Just sharing my own experiences. I am someone who did do exactly that, bad childhood and I couldn't stand myself nor people anymore.
It made me feel better to live in a fantasy world, as some made up fictional creature. I felt stronger, and it got me through life when nothing else did.
It also messed me up at the same time.
I didn't know about therianthropy at the time. And this obviously was coping, even if I would have never admitted it during this time.
I found out about being a therian much later as an adult, and I really struggled with accepting the species and constantly feared that I'm being delusional again.
I've gotten better about it but this required work. I still am not too keen on it.
It also doesn't explain all the stories that exist from my mom and grandma. I've always had a thing for animals instead of people. Even as a toddler. I was always drawn to animals and the other way around. I learned to walk first - then decided all fours is faster.

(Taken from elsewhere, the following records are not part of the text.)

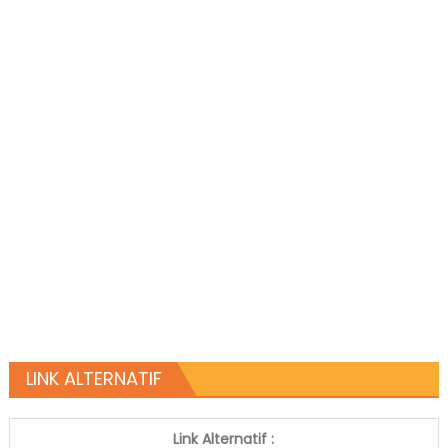
LINK ALTERNATIF
Link Alternatif :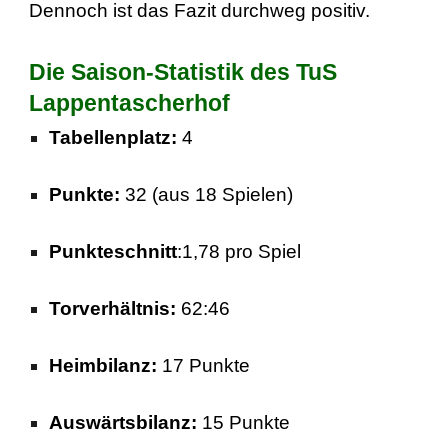
Dennoch ist das Fazit durchweg positiv.
Die Saison-Statistik des TuS
Lappentascherhof
Tabellenplatz:
4
Punkte:
32 (aus 18 Spielen)
Punkteschnitt
:1,78 pro Spiel
Torverhältnis:
62:46
Heimbilanz:
17 Punkte
Auswärtsbilanz:
15 Punkte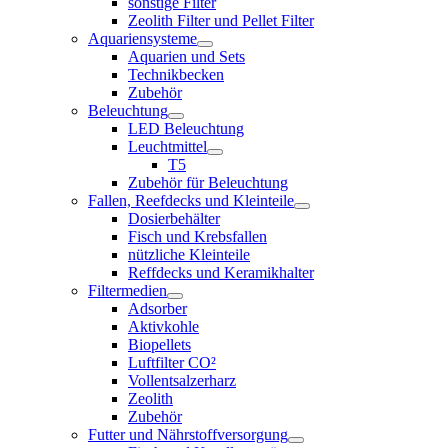
sonstige Filter
Zeolith Filter und Pellet Filter
Aquariensysteme
Aquarien und Sets
Technikbecken
Zubehör
Beleuchtung
LED Beleuchtung
Leuchtmittel
T5
Zubehör für Beleuchtung
Fallen, Reefdecks und Kleinteile
Dosierbehälter
Fisch und Krebsfallen
nützliche Kleinteile
Reffdecks und Keramikhalter
Filtermedien
Adsorber
Aktivkohle
Biopellets
Luftfilter CO²
Vollentsalzerharz
Zeolith
Zubehör
Futter und Nährstoffversorgung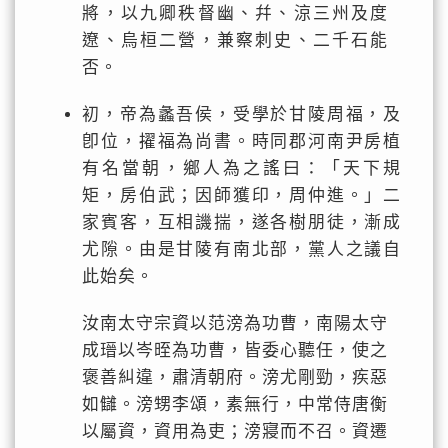
將，以九卿秩督幽、幷、涼三州及度
遼、烏桓二營，兼察刺史、二千石能
否。
初，帝為蠡吾侯，受學於甘陵周福，及
卽位，擢福為尚書。時同郡河南尹房植
有名當朝，鄉人為之謠曰：「天下規
矩，房伯武；因師獲印，周仲進。」二
家賓客，互相譏揣，遂各樹朋徒，漸成
尤隙。由是甘陵有南北部，黨人之議自
此始矣。
汝南太守宗資以范滂為功曹，南陽太守
成瑨以岑晊為功曹，皆委心聽任，使之
褒善糾違，肅清朝府。滂尤剛勁，疾惡
如讎。滂甥李頌，素無行，中常侍唐衡
以屬資，資用為吏；滂寢而不召。資遷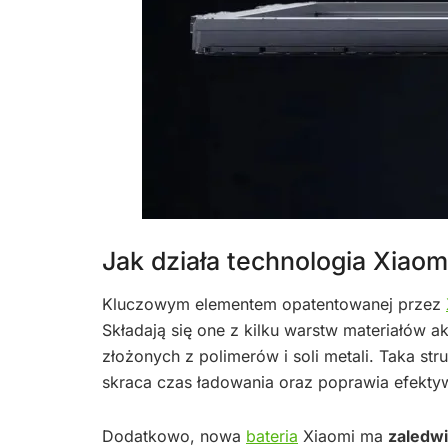
Jak działa technologia Xiaom
Kluczowym elementem opatentowanej przez
Składają się one z kilku warstw materiałów a
złożonych z polimerów i soli metali. Taka st
skraca czas ładowania oraz poprawia efekty
Dodatkowo, nowa
bateria
Xiaomi ma
zaledw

I played in nature, acted like an animal, or spend time with animals instead of kids. I also hated sweets/artificial foods of any kind for a long time but otherwise was open for anything. This stood out already...

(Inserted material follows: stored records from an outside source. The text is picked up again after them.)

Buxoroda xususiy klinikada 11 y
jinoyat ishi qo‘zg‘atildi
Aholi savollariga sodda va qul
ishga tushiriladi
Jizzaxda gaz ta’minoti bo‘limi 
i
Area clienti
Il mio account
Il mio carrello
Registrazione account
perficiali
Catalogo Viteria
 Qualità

I was often bullied in school for acting like an animal...yet it felt right. And there was no way I was giving it up. Even if that would have made things easier and I knew this much even back then.
For me therianthropy never had any comfort to it so far. I embarrass myself with mental-shifts out of my control. (Even before knowing about it all.)
And I'd say I've been born with the trait. Because of the people who knew me from as young as possible.